Both containers live in <unordered_set> and use separate chaining: each bucket holds a singly-linked list of elements whose hashes map to that bucket. Elements are never physically moved when a bucket grows—only during a rehash, which invalidates all iterators, pointers, and references.

unordered_set enforces uniqueness. unordered_multiset allows duplicate keys and keeps equal elements adjacent within their bucket, making equal_range efficient.

Prefer unordered_set over set when:

  • Membership tests dominate and sorted order is irrelevant.
  • The key type has a cheap, well-distributed hash.
  • The dataset is large enough that O(log n) comparisons matter (empirically ~10k+ elements).

Stay with set when:

  • You need ordered iteration, lower_bound, or range queries.
  • Worst-case guarantees matter—adversarial inputs that degenerate a hash table are real.
  • The key type lacks a natural hash but has a cheap less-than comparison.

Syntax

cpp
template<
    class Key,
    class Hash     = std::hash<Key>,
    class KeyEqual = std::equal_to<Key>,
    class Alloc    = std::allocator<Key>
>
class unordered_set;   // C++11

The Hash callable must satisfy: equal keys produce equal hashes.
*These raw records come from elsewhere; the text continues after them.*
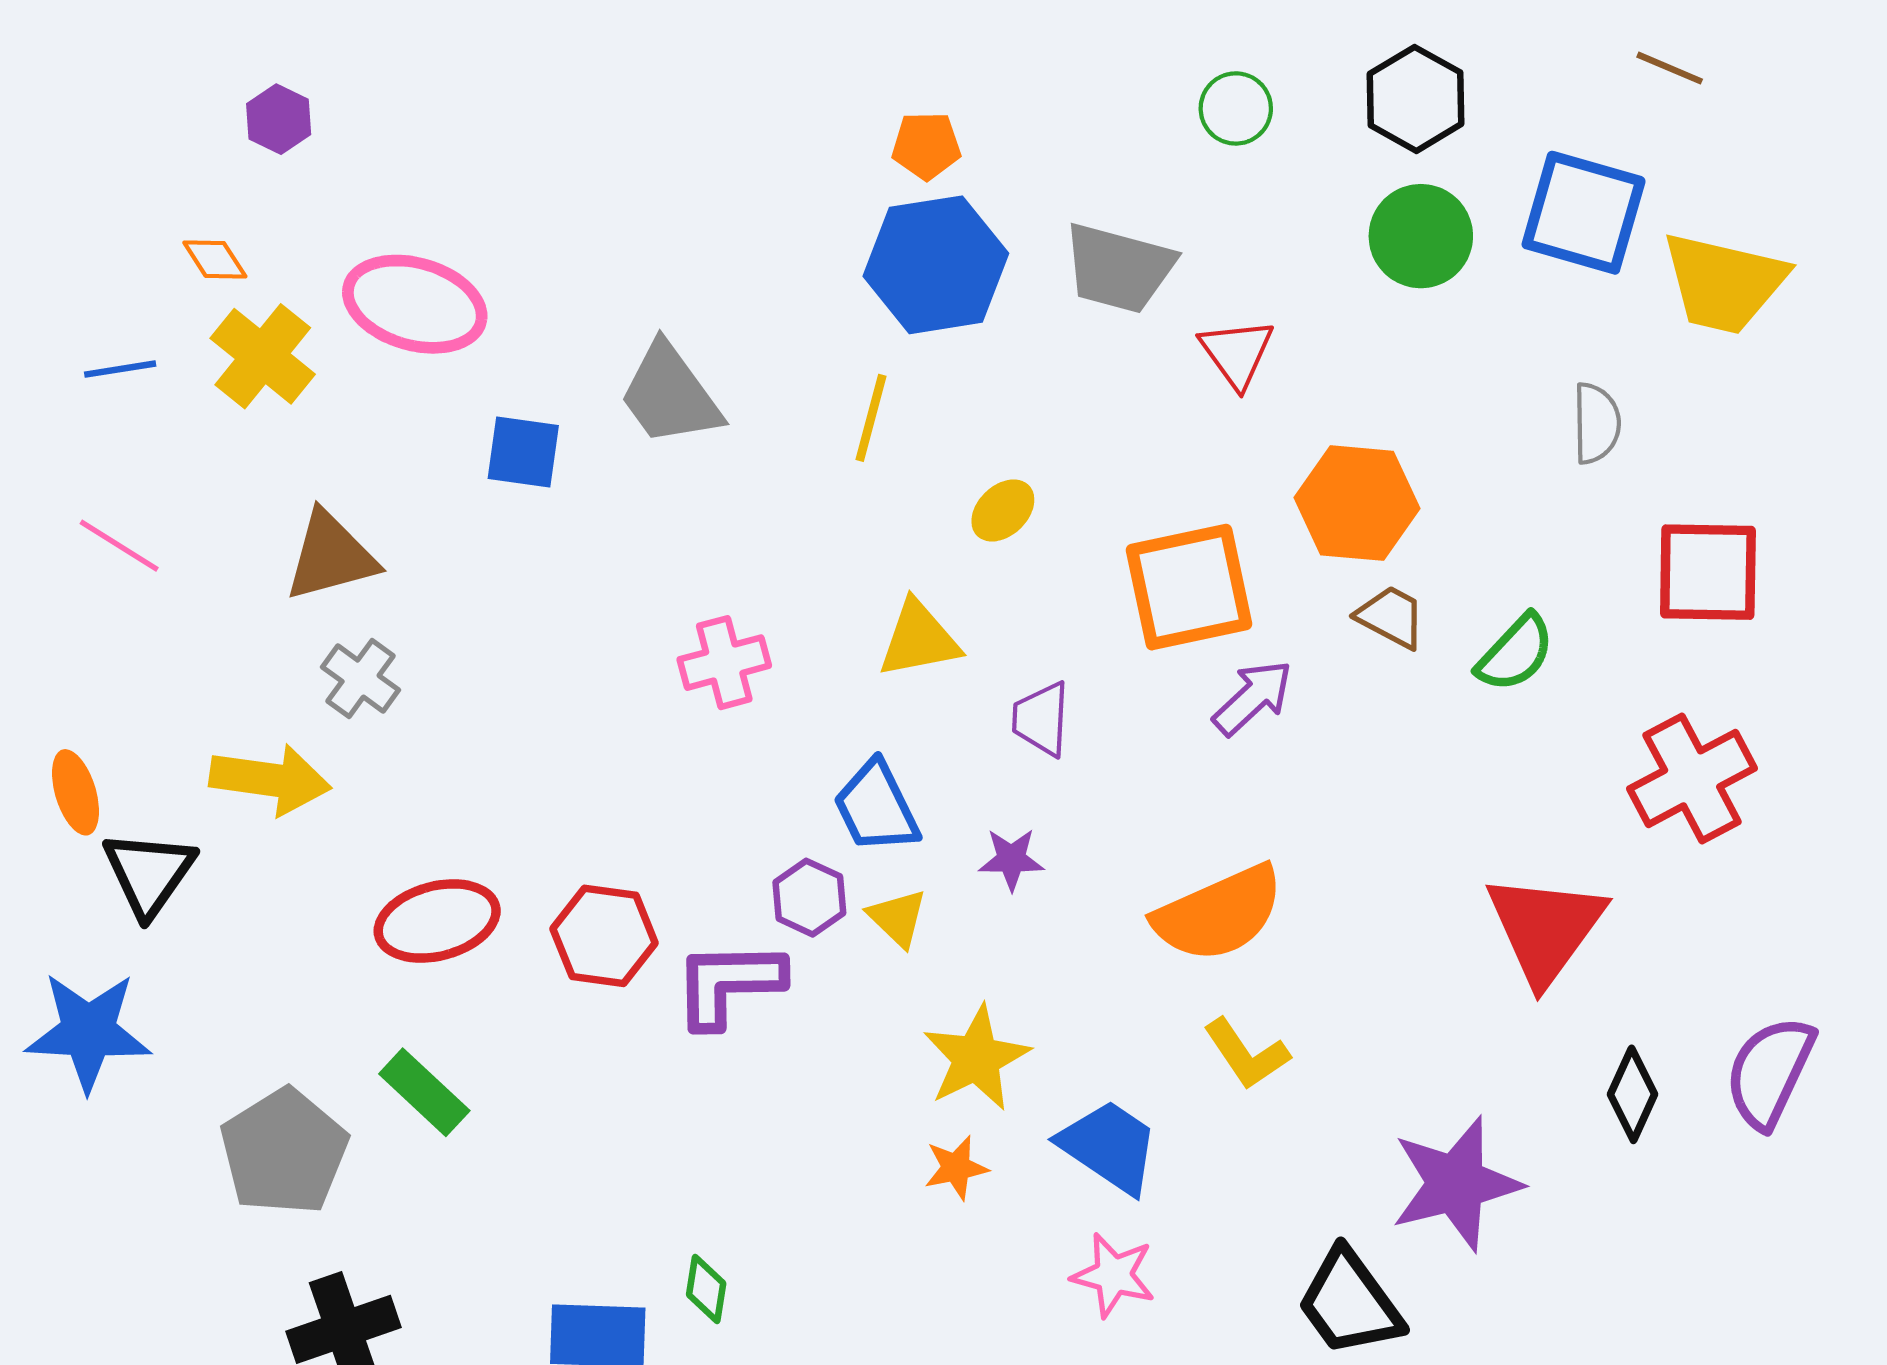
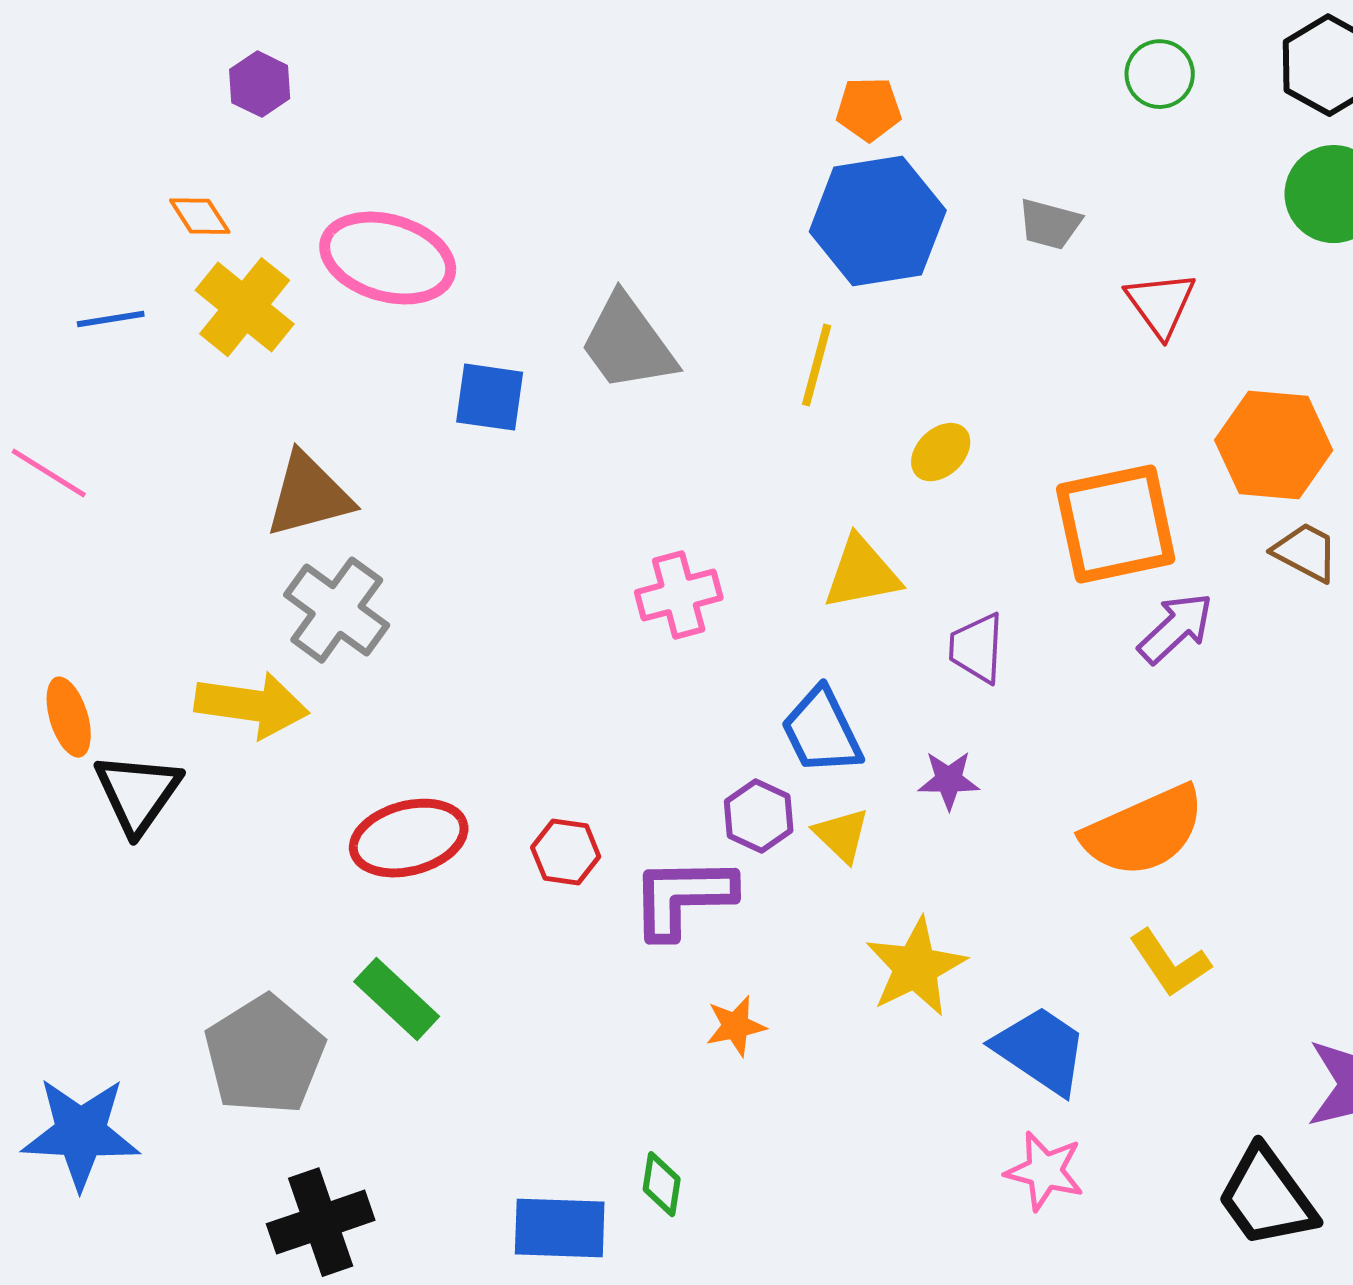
gray trapezoid: (1119, 268) -> (1050, 224), size x0.6
pink line: (119, 546) -> (49, 473), moved
gray cross: (361, 679) -> (337, 610), size x1.4
red hexagon: (604, 936) -> (566, 852), size x0.7
blue star: (88, 1032) -> (81, 1133), moved
orange star: (956, 1168) -> (736, 1026), moved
It need not be injective. KeyEqual must be consistent with Hash—if a == b then hash(a) == hash(b). Violating this silently corrupts lookup.

Examples

Basic Operations

cpp
#include <unordered_set>
#include <print>   // C++23

std::unordered_set<std::string> words{"apple", "banana", "cherry"};

words.insert("date");
words.emplace("elderberry");          // in-place construction, C++11

// Lookup
bool has = words.contains("apple");   // C++20; use count() != 0 before C++20
auto it  = words.find("banana");      // O(1) avg; returns end() if absent

// insert returns pair<iterator, bool>
auto [pos, inserted] = words.insert("apple");   // C++17 structured bindings
if (!inserted) { /* already present */ }

// Erase by value (O(1) avg) or by iterator (O(1))
words.erase("cherry");
if (it != words.end()) words.erase(it);

// Range insert
std::vector<std::string> extras{"fig", "grape"};
words.insert(extras.begin(), extras.end());

Custom Hash — Proper hash_combine

XOR-only combination (h1 ^ h2) is a common mistake: it is symmetric, so {1, 2} and {2, 1} hash identically, and it zero-cancels equal fields. Use a mixing function instead:

cpp
template<typename T>
void hash_combine(std::size_t& seed, const T& v) noexcept {
    // Boost-style avalanche mixing; the magic constant is 2^32 / phi
    seed ^= std::hash<T>{}(v) + 0x9e3779b9u + (seed << 6) + (seed >> 2);
}

struct Point { int x, y; };

bool operator==(const Point& a, const Point& b) noexcept {
    return a.x == b.x && a.y == b.y;
}

template<>
struct std::hash<Point> {
    std::size_t operator()(const Point& p) const noexcept {
        std::size_t seed = 0;
        hash_combine(seed, p.x);
        hash_combine(seed, p.y);
        return seed;
    }
};

std::unordered_set<Point> grid;
grid.insert({0, 0});
grid.emplace(3, 4);
std::println("{}", grid.contains({3, 4}));   // true; C++20 + C++23

Bucket API and Rehashing

cpp
std::unordered_set<int> s;

// Reserve before bulk insertion — avoids mid-insertion rehashes
s.reserve(10'000);            // equivalent to rehash(ceil(10000 / max_load_factor()))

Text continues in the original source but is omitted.